* **Entries supplied**:
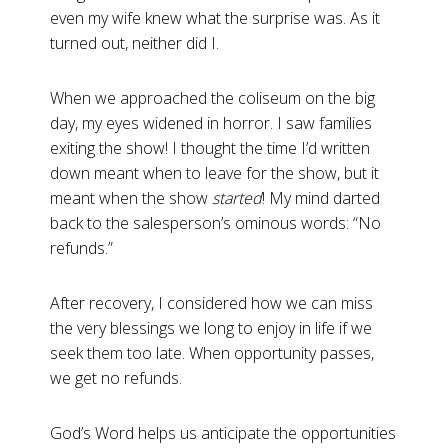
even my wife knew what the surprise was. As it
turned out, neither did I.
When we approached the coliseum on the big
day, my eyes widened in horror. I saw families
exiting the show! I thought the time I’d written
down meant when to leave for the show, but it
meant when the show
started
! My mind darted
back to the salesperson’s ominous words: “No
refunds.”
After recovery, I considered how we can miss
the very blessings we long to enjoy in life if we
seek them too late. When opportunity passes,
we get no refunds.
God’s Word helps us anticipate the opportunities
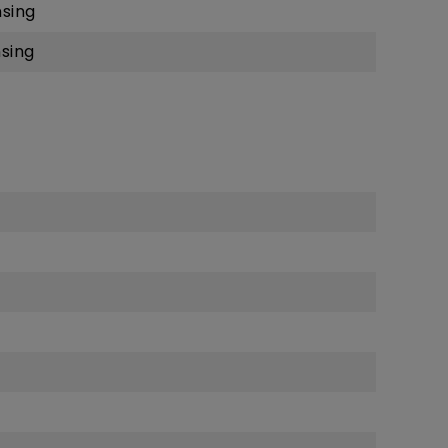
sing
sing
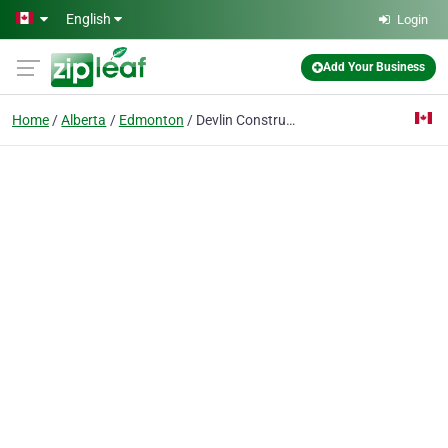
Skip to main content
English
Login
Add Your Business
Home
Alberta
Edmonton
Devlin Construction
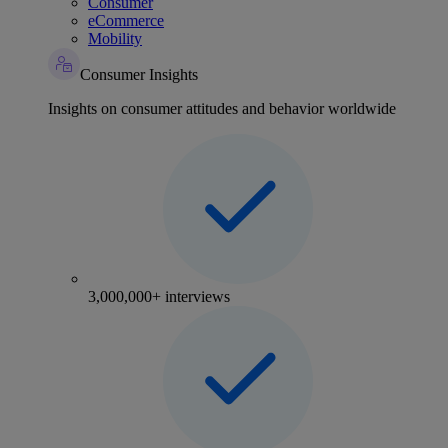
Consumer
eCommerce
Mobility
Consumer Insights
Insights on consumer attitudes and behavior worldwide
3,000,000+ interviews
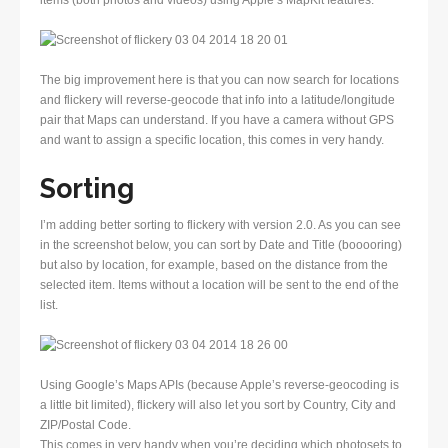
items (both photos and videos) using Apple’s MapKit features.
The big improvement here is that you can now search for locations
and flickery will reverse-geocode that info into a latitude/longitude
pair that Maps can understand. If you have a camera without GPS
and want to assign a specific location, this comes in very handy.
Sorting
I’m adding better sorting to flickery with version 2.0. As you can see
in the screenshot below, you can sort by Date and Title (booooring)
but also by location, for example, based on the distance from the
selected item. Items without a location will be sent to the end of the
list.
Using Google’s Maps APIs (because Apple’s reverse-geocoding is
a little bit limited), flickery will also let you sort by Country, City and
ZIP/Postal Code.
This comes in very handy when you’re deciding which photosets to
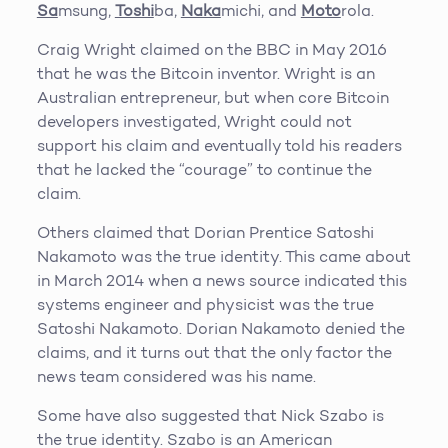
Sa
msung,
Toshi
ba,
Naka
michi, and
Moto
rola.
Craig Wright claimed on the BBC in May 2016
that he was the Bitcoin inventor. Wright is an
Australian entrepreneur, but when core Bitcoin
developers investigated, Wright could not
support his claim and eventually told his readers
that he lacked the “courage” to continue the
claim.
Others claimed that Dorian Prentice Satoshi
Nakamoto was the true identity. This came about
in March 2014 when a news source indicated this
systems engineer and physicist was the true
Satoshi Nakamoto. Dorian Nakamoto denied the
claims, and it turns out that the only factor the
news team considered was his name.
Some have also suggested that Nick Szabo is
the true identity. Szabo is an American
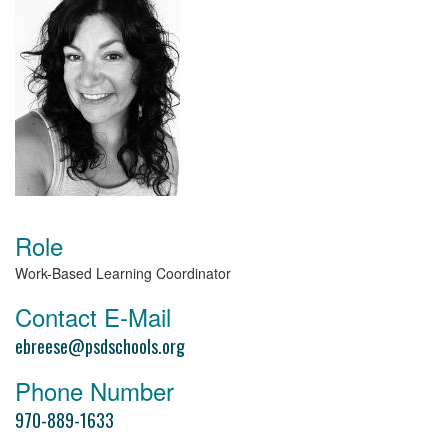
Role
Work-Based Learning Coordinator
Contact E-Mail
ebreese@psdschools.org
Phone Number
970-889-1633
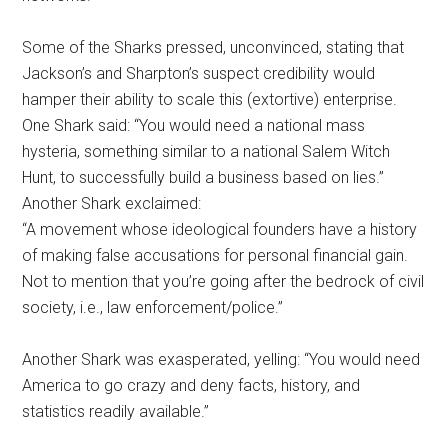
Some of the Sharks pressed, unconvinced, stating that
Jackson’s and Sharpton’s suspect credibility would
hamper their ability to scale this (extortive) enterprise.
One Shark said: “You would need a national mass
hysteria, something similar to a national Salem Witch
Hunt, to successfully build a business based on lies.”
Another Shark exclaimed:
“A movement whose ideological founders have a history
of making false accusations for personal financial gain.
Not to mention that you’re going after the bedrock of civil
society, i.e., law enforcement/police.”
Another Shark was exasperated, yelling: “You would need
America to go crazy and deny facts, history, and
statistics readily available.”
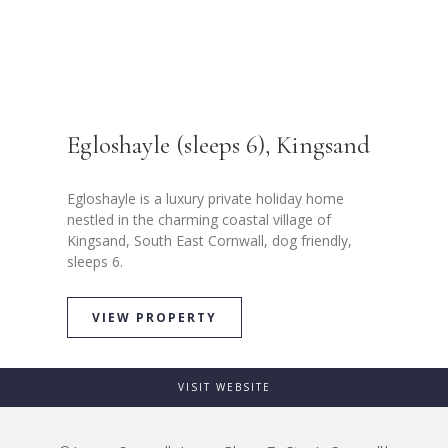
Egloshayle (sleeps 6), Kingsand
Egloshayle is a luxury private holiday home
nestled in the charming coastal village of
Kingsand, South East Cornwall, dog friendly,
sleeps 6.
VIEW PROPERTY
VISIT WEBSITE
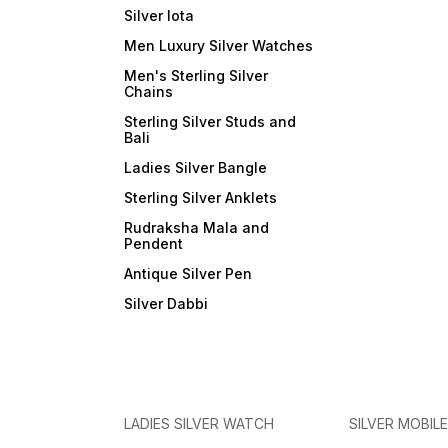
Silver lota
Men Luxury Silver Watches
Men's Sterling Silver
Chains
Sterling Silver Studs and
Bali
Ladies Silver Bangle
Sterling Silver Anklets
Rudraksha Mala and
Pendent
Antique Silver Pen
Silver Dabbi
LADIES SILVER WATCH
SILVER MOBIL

* **Brief**: Which lines above hold the word "Nakamoto"? Copy each of them.

* **Task answer**:
Nakamoto was the true identity. This came about
Satoshi Nakamoto. Dorian Nakamoto denied the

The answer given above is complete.